[Supplied records]
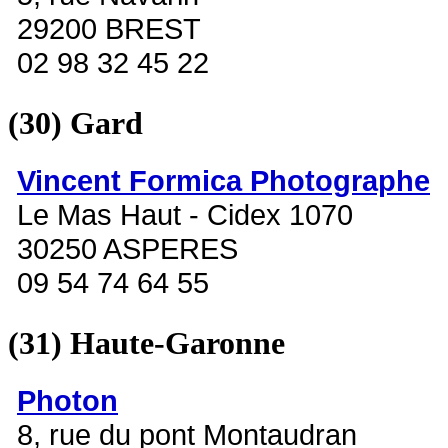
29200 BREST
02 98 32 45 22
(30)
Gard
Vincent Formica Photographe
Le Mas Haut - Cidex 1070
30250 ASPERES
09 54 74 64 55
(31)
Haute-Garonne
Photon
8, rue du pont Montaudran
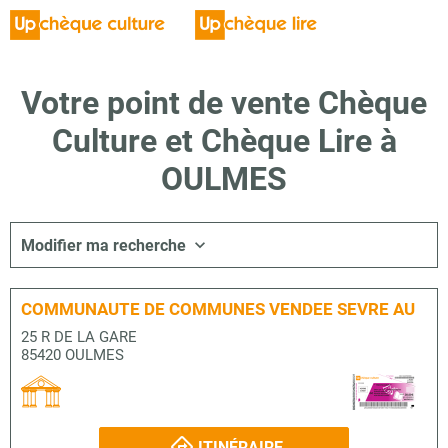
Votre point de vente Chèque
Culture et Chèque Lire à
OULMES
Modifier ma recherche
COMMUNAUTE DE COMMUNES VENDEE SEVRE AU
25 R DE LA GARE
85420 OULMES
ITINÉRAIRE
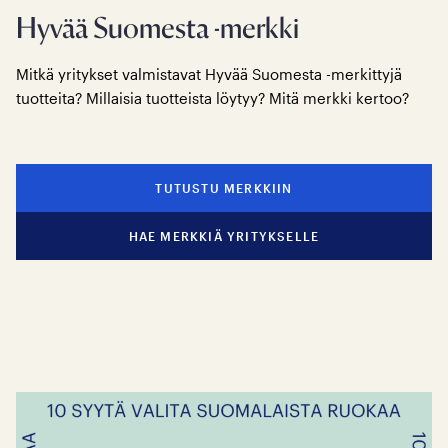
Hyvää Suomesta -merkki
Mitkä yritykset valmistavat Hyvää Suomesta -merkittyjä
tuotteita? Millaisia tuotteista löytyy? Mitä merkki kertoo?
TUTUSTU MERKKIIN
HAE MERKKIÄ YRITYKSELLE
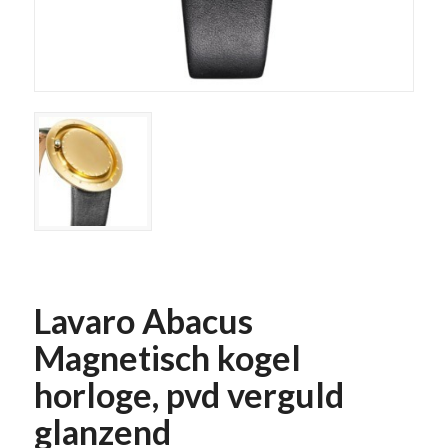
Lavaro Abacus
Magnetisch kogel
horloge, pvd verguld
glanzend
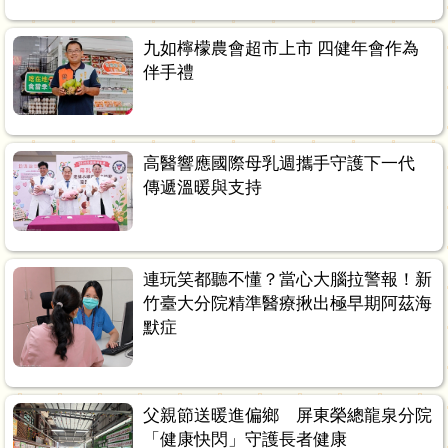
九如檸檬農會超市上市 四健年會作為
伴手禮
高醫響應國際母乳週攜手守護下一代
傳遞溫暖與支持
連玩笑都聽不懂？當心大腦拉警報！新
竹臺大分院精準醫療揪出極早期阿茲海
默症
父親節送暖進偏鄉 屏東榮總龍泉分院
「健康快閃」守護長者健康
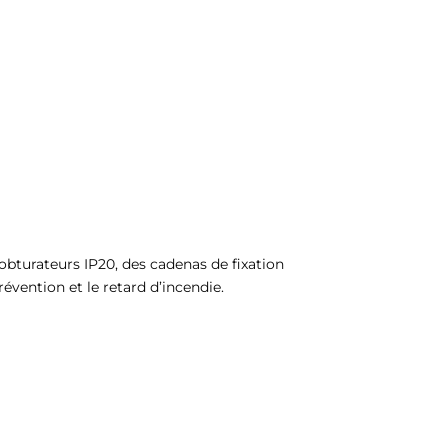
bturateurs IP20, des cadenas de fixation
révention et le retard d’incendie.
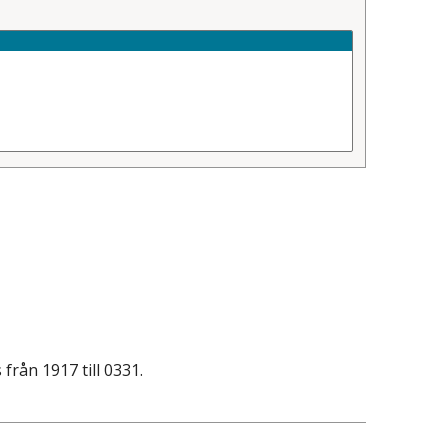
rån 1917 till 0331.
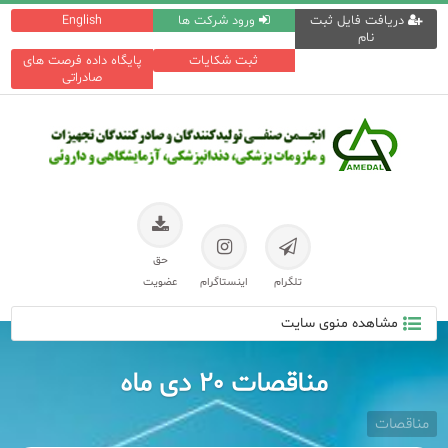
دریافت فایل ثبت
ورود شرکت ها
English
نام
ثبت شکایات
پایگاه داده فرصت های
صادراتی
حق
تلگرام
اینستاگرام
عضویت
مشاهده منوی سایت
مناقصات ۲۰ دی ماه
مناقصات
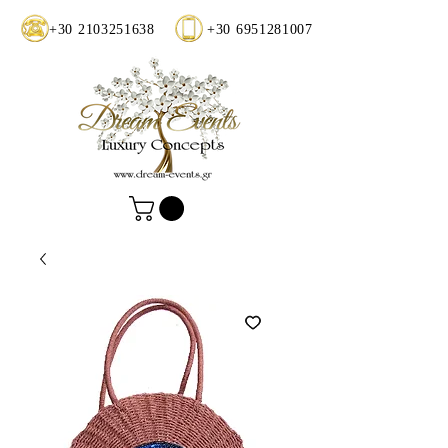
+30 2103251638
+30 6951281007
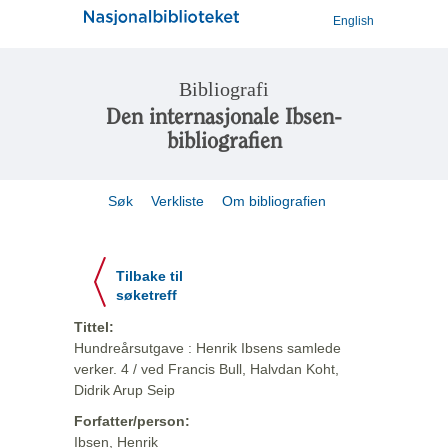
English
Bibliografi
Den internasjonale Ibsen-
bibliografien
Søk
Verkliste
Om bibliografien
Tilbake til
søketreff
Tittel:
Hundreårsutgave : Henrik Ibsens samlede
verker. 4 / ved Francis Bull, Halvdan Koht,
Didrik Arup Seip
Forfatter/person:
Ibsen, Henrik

[Try it]
In the listing above, find the line containing "30250 ASPERES" and the line containing "Hyvää Suomesta -merkki", then write out both of them and every line between, exactly, with no pictures.

[Answer for this exercise]
30250 ASPERES
09 54 74 64 55
(31)
Haute-Garonne
Photon
8, rue du pont Montaudran
Votre point de vente Chèque
Culture et Chèque Lire à
OULMES
Modifier ma recherche
COMMUNAUTE DE COMMUNES VENDEE SEVRE AU
25 R DE LA GARE
85420 OULMES
ITINÉRAIRE
Hyvää Suomesta -merkki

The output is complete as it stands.